**TASK DETAILS**
Your reply should hold every record exactly as given, with no pictures in it.

**DATA EXTRACTS**

------------------------

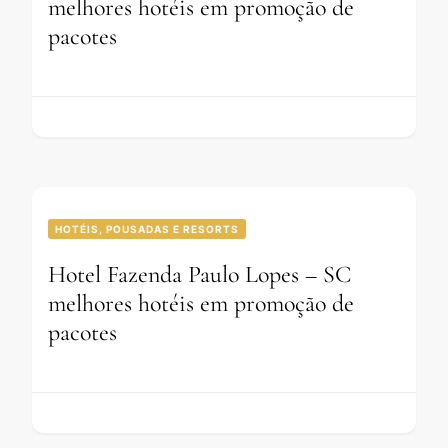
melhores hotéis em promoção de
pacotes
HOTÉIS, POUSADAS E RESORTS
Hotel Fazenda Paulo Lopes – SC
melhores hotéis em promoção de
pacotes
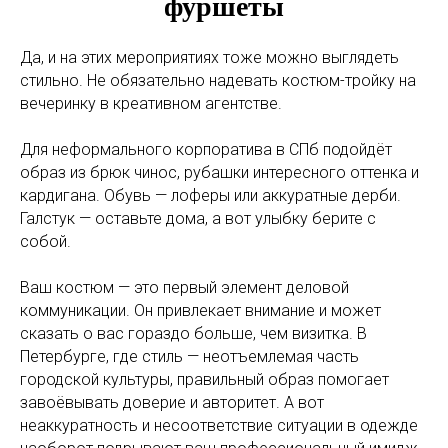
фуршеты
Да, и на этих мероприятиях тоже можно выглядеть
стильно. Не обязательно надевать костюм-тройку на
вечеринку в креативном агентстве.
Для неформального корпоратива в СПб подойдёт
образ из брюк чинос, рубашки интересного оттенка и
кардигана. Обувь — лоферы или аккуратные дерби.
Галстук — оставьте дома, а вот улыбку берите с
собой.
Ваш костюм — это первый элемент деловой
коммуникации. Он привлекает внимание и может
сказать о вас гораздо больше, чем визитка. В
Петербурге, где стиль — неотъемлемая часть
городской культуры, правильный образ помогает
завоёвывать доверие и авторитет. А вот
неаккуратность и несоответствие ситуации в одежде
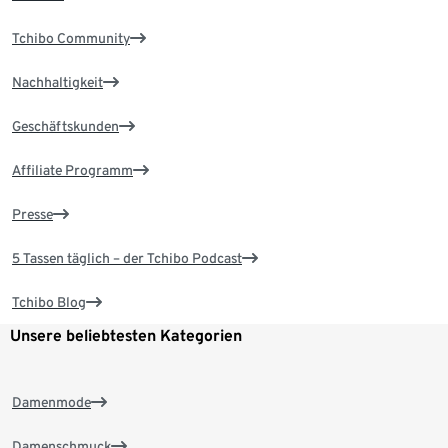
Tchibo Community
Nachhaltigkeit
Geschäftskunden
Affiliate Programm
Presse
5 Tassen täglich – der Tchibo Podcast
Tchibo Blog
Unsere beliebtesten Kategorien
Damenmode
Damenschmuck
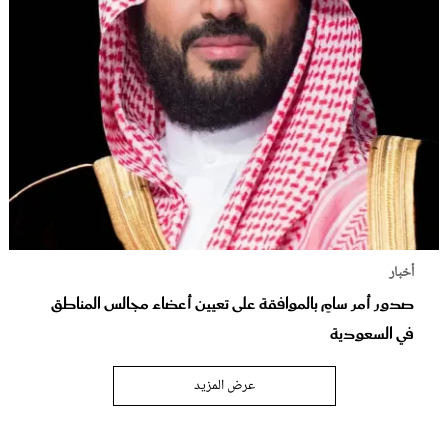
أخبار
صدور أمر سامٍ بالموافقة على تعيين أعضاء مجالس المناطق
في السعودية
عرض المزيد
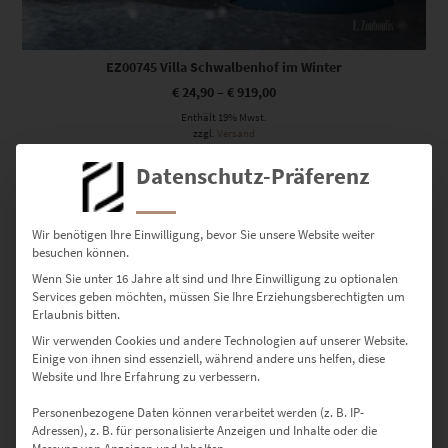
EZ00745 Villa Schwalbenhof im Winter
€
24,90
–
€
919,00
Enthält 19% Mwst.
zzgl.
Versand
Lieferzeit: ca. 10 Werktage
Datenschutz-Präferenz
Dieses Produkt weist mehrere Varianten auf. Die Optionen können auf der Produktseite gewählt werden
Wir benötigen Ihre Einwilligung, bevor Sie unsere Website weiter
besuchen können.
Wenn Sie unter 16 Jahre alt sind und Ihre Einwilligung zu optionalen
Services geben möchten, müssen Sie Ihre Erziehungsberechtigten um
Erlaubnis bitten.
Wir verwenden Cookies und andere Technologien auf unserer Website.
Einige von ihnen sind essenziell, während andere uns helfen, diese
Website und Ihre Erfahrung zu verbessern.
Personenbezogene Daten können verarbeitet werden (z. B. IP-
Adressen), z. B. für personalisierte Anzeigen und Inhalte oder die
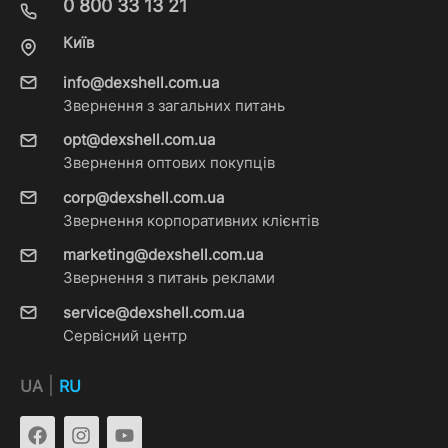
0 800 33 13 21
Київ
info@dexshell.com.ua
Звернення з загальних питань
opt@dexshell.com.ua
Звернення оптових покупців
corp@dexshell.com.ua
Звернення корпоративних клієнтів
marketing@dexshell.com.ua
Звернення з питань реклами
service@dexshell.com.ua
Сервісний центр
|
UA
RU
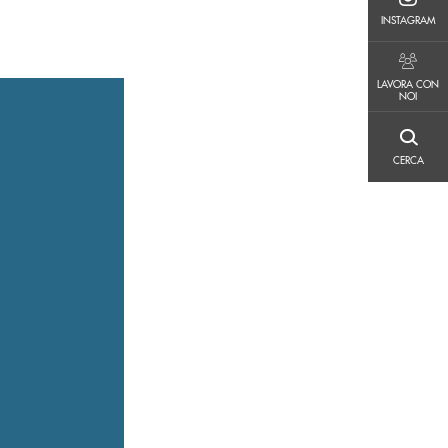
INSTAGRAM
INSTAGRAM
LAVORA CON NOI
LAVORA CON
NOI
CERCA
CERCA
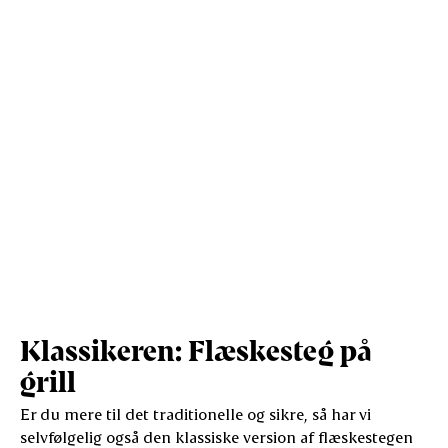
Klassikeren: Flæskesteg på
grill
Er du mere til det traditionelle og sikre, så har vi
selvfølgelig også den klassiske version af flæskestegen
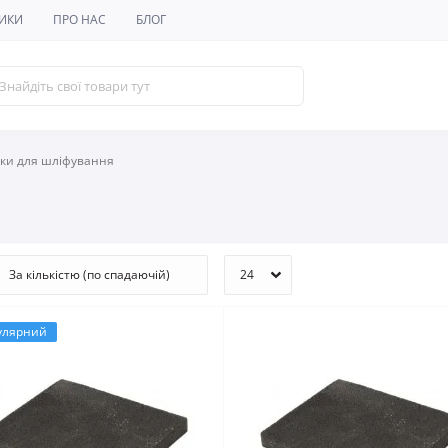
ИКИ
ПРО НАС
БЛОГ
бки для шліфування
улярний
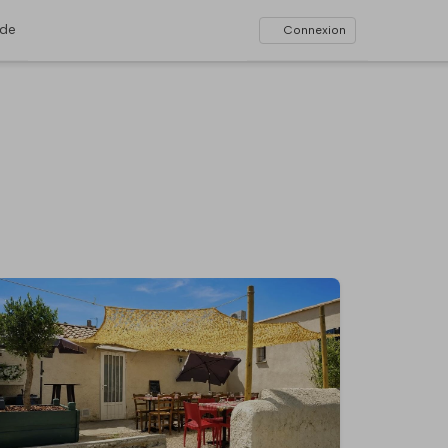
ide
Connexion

------------------------

**WRITTEN RESPONSE**
melhores hotéis em promoção de
pacotes
HOTÉIS, POUSADAS E RESORTS
Hotel Fazenda Paulo Lopes – SC
melhores hotéis em promoção de
pacotes
фуршеты
Да, и на этих мероприятиях тоже можно выглядеть
стильно. Не обязательно надевать костюм-тройку на
вечеринку в креативном агентстве.
Для неформального корпоратива в СПб подойдёт
образ из брюк чинос, рубашки интересного оттенка и
кардигана. Обувь — лоферы или аккуратные дерби.
Галстук — оставьте дома, а вот улыбку берите с
собой.
Ваш костюм — это первый элемент деловой
коммуникации. Он привлекает внимание и может
сказать о вас гораздо больше, чем визитка. В
Петербурге, где стиль — неотъемлемая часть
городской культуры, правильный образ помогает
завоёвывать доверие и авторитет. А вот
неаккуратность и несоответствие ситуации в одежде
Tchibo Community
Nachhaltigkeit
Geschäftskunden
Affiliate Programm
Presse
5 Tassen täglich – der Tchibo Podcast
Tchibo Blog
Unsere beliebtesten Kategorien
Damenmode
Damenschmuck
أخبار
صدور أمر سامٍ بالموافقة على تعيين أعضاء مجالس المناطق
في السعودية
عرض المزيد
EZ00745 Villa Schwalbenhof im Winter
€
24,90
–
€
919,00
Enthält 19% Mwst.
zzgl.
Versand
Lieferzeit: ca. 10 Werktage
Datenschutz-Präferenz
Dieses Produkt weist mehrere Varianten auf. Die Optionen können auf der Produktseite gewählt werden
Wir benötigen Ihre Einwilligung, bevor Sie unsere Website weiter
besuchen können.
Wenn Sie unter 16 Jahre alt sind und Ihre Einwilligung zu optionalen
Services geben möchten, müssen Sie Ihre Erziehungsberechtigten um
Erlaubnis bitten.
Wir verwenden Cookies und andere Technologien auf unserer Website.
Einige von ihnen sind essenziell, während andere uns helfen, diese
Website und Ihre Erfahrung zu verbessern.
Personenbezogene Daten können verarbeitet werden (z. B. IP-
Adressen), z. B. für personalisierte Anzeigen und Inhalte oder die
0 800 33 13 21
Київ
info@dexshell.com.ua
Звернення з загальних питань
opt@dexshell.com.ua
Звернення оптових покупців
corp@dexshell.com.ua
Звернення корпоративних клієнтів
marketing@dexshell.com.ua
Звернення з питань реклами
service@dexshell.com.ua
Сервісний центр
|
UA
RU
INSTAGRAM
INSTAGRAM
LAVORA CON NOI
LAVORA CON
NOI
CERCA
CERCA
Klassikeren: Flæskesteg på
grill
Er du mere til det traditionelle og sikre, så har vi
selvfølgelig også den klassiske version af flæskestegen
ИКИ
ПРО НАС
БЛОГ
бки для шліфування
улярний
ide
Connexion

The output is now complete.